Singapore may soon require retail investors to take a test and not use credit card payments and other forms of borrowing for trading cryptocurrencies, the central bank proposed on Wednesday in a series of stringent measures as the island nation looks to make citizens aware of the risks surrounding volatile assets.
The Monetary Authority of Singapore said in a set of consultation papers that it’s worried that many retail customers may “not have sufficient knowledge of the risks of trading” digital payment tokens, which may lead them “to take on higher risks than they would otherwise have been willing, or are able, to bear.”
The central bank also proposed that crypto firms licensed under the nation’s Payments Services Act should not be allowed to lend to retail investors in a move that could topple many firms’ businesses.
While “this latter option is stricter than the regulatory treatment of retail customers’ securities under the SFA38,” the central bank acknowledged, “MAS is of the view that the heightened risk of consumer harm in this unregulated space may necessitate stricter measures for retail customers.”
Several popular crypto exchanges already require their customers to periodically sift through questionnaires before they are allowed to trade crypto and participate in derivatives trading.
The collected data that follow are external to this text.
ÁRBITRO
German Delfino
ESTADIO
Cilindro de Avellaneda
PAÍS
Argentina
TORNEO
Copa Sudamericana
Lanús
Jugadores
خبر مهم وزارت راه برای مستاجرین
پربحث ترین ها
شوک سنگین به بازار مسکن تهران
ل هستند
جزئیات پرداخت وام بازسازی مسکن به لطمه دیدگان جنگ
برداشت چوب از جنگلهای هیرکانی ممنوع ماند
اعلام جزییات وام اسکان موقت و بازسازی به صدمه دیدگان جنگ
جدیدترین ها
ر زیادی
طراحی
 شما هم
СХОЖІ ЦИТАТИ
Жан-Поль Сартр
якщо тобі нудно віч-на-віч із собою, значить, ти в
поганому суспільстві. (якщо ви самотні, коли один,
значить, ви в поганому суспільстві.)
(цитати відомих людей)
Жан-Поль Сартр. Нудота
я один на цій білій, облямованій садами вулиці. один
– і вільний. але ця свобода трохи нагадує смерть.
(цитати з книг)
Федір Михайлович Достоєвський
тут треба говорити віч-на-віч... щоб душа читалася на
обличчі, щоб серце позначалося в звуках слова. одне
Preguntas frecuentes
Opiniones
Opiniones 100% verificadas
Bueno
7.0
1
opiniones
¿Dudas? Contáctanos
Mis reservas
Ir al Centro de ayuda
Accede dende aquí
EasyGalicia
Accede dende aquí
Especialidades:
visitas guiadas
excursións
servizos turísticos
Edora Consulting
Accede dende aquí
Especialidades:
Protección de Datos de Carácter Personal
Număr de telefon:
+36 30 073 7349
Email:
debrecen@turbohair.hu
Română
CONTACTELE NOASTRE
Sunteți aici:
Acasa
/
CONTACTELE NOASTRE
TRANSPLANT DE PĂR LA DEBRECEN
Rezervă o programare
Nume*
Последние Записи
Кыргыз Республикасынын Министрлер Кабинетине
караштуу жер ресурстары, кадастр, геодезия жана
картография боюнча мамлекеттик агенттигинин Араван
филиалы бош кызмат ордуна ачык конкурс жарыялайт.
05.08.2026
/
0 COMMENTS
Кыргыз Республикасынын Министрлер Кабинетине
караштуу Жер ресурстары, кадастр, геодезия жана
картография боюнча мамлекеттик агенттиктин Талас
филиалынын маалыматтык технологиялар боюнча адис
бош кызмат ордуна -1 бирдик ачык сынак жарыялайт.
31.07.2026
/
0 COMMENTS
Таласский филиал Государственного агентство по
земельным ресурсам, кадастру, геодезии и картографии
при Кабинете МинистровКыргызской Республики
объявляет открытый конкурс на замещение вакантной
The central bank acknowledged [PDF] that a number of industry players are supportive of some form of assessment on the retail customer’s knowledge of risks, but said they should also disclose whenever they have a financial interest in the tokens they offer to customers.
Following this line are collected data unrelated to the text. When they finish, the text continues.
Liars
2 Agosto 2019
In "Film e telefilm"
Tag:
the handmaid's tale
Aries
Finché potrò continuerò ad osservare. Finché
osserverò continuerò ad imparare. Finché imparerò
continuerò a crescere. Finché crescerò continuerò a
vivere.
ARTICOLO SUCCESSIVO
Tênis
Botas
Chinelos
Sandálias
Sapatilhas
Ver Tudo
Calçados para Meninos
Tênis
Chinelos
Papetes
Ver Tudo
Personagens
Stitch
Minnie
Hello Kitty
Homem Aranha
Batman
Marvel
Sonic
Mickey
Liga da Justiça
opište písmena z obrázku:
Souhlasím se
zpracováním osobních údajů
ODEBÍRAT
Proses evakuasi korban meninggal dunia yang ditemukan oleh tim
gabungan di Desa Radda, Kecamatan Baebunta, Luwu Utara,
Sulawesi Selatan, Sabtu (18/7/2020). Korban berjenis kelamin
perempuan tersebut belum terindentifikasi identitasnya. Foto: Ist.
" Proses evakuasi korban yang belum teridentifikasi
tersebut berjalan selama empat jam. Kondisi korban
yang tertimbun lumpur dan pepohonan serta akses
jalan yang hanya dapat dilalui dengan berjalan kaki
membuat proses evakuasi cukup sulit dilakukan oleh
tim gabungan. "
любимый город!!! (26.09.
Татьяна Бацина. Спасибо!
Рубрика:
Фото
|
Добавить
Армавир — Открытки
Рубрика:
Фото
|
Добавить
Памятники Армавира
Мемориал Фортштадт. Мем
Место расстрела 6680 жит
The new guidelines, which are open to public consultation until December 21, also proposes that crypto service providers should not use incentives such as giving away free tokens or other gifts to court retail customers. It also proposed banning celebrity endorsements.
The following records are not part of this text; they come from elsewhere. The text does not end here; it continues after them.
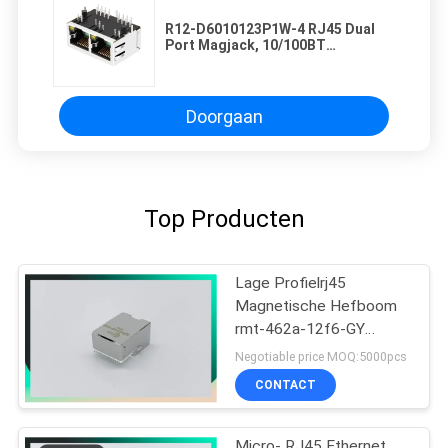
R12-D6010123P1W-4 RJ45 Dual
Port Magjack, 10/100BT
Connector Cross Pluse
Doorgaan
Top Producten
Lage Profielrj45
Magnetische Hefboom
rmt-462a-12f6-GY
MIC3801D-5166
Negotiable price MOQ:5000pcs
CONTACT
Micro- RJ45 Ethernet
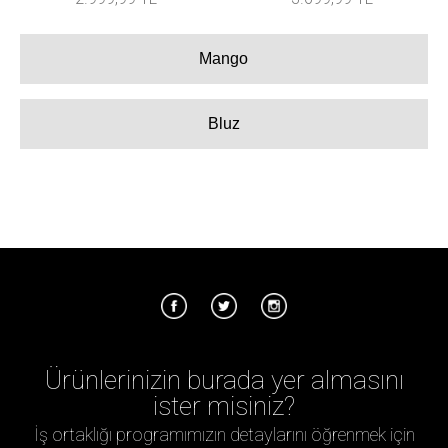
Mango
Bluz
Ürünlerinizin burada yer almasını
ister misiniz?
İş ortaklığı programımızın detaylarını öğrenmek için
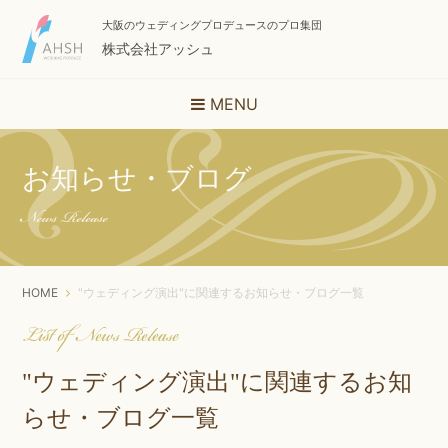
大阪のウェディングプロデュースのプロ集団
株式会社アッシュ
MENU
お知らせ・ブログ
News Release
HOME
"ウェディング演出"に関連するお知らせ・ブログ一覧
List of News Release
"ウェディング演出"に関連するお知
らせ・ブログ一覧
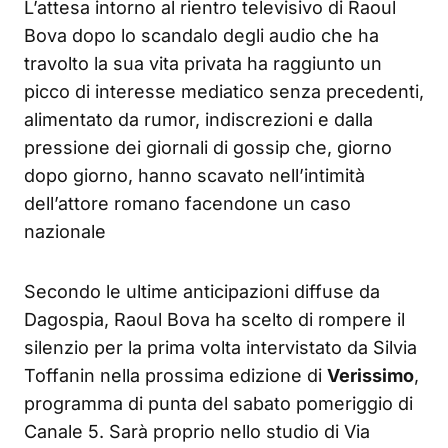
L’attesa intorno al rientro televisivo di Raoul
Bova dopo lo scandalo degli audio che ha
travolto la sua vita privata ha raggiunto un
picco di interesse mediatico senza precedenti,
alimentato da rumor, indiscrezioni e dalla
pressione dei giornali di gossip che, giorno
dopo giorno, hanno scavato nell’intimità
dell’attore romano facendone un caso
nazionale
Secondo le ultime anticipazioni diffuse da
Dagospia, Raoul Bova ha scelto di rompere il
silenzio per la prima volta intervistato da Silvia
Toffanin nella prossima edizione di
Verissimo
,
programma di punta del sabato pomeriggio di
Canale 5. Sarà proprio nello studio di Via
The central bank has also proposed that stablecoin issuers make adequate disclosures about their tokens and hold reserve assets in cash, cash equivalent or debt securities that are “at least equivalent to 100% of the par value of the outstanding” tokens in circulation “at all times.”
The debt securities, the proposal says, should be issued by the central bank of the pegged currency or organizations that are both a governmental and international character with a credit rating of at least AA—.
“SCS [single-currency pegged stablecoins] issuers must obtain independent attestation, such as by external audit firms, that the reserve assets meet the above requirements on a monthly basis. This attestation, including the percentage value of the reserve assets in excess of the par value of outstanding SCS in circulation, must be published on the issuer’s website and submitted to MAS by the end of the following month (for the month being attested),” the proposal says [PDF], adding that issuers also must appoint an external auditor to conduct an annual audit of its reserve assets and submit the report to MAS.
The proposal marks a major shift in Singapore’s stance on crypto. Once a preferred global crypto hub for its policies, Singapore authorities have toughen their views of digital assets following the collapse of a series of firms including Terraform Labs’ stablecoin UST and native token LUNA, and hedge fund Three Arrows Capital.
“The collapse of a number of cryptocurrency trading platforms, where a few had conducted staking or lending activities, had led to significant consumer harm,” the central bank said.